# [Exercise aim]
Count every line of the data that includes "вводят". State only the number.

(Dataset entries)
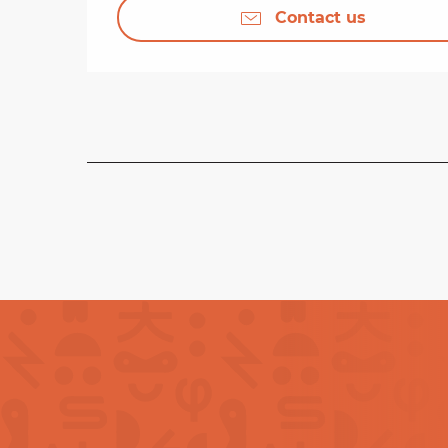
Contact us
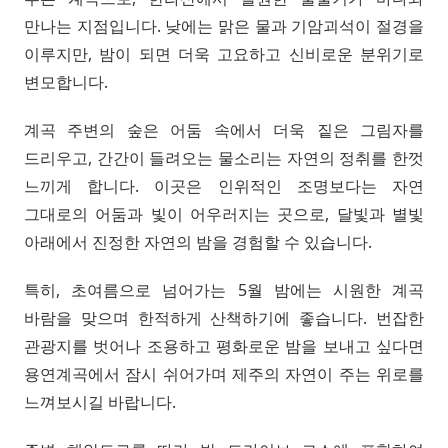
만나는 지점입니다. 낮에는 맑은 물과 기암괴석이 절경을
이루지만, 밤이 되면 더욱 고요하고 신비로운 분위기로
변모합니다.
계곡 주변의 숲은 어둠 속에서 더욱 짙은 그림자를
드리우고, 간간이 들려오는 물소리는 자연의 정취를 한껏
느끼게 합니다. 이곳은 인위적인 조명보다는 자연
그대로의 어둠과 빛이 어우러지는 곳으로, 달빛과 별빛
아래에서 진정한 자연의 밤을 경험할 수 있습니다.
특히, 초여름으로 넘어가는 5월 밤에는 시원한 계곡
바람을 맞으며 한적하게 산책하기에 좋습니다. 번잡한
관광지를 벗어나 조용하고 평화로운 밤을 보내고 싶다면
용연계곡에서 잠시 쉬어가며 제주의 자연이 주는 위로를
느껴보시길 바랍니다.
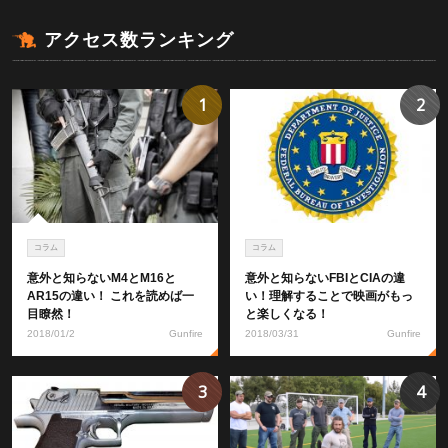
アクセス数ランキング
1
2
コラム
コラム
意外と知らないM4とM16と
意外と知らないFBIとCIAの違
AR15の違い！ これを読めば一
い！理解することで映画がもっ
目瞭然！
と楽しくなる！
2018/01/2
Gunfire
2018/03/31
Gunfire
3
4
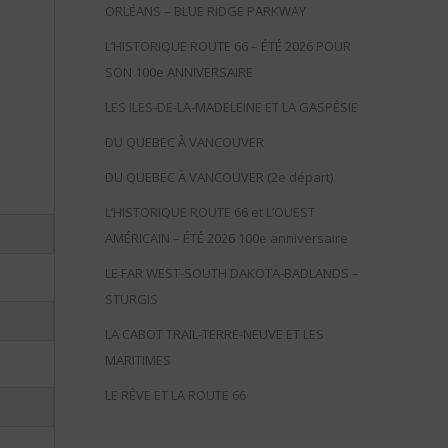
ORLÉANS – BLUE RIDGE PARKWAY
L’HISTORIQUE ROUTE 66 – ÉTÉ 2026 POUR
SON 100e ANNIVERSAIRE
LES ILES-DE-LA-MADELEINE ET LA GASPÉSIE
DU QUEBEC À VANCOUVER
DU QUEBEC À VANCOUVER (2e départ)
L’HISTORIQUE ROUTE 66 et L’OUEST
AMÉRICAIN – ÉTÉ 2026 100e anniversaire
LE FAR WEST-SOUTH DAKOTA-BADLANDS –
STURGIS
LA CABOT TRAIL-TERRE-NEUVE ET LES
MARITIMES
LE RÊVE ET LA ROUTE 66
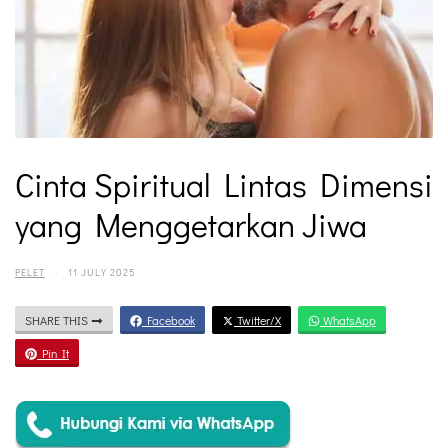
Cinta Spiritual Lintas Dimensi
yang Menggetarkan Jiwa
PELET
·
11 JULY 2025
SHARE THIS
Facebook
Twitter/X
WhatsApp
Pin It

---

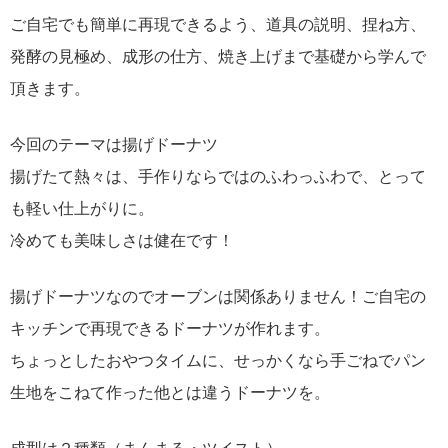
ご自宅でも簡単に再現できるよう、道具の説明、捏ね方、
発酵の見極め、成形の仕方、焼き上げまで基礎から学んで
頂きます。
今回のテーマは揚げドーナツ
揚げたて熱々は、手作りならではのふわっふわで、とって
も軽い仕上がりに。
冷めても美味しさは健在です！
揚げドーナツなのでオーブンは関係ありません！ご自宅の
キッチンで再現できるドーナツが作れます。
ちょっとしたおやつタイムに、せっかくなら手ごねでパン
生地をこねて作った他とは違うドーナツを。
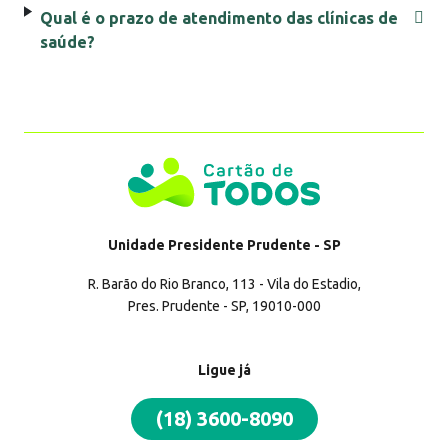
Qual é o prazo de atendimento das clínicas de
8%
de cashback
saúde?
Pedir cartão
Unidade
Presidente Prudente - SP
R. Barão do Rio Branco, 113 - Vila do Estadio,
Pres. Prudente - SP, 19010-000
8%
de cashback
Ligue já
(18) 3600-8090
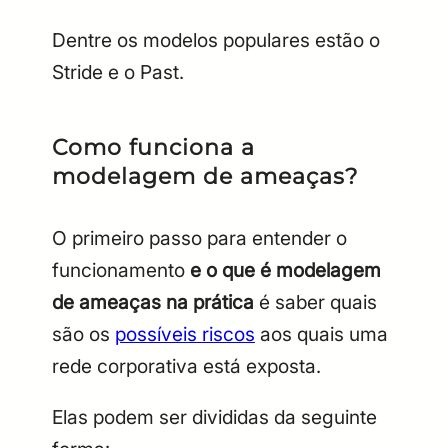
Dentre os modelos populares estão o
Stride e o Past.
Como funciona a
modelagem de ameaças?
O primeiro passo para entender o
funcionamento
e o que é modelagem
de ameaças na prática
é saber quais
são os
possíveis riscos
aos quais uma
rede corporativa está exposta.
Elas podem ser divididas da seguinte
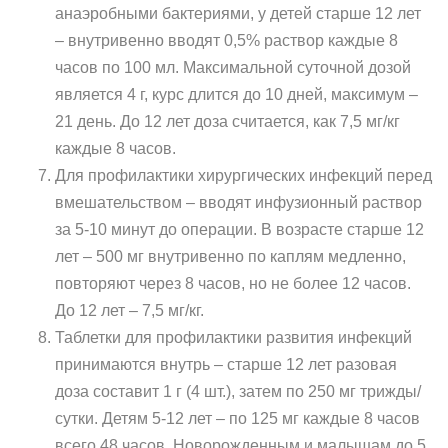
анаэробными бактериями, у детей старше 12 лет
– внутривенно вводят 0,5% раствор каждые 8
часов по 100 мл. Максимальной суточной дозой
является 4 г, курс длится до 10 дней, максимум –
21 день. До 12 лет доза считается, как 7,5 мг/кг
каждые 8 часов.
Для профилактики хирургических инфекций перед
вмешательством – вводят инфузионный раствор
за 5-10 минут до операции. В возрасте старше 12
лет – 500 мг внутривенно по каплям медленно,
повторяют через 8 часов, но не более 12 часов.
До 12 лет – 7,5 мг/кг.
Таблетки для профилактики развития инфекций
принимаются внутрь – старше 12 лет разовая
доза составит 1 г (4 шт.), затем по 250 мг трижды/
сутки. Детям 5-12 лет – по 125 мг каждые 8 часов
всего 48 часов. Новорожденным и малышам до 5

---

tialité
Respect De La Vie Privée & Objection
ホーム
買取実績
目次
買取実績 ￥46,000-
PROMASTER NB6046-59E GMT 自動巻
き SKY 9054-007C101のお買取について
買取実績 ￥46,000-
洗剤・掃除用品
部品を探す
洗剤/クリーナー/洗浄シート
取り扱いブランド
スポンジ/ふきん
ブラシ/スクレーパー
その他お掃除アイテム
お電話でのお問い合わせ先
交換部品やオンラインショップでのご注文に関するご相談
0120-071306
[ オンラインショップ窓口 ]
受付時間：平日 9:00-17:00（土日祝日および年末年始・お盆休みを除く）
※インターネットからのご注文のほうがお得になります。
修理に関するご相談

# [Solution to this task]
2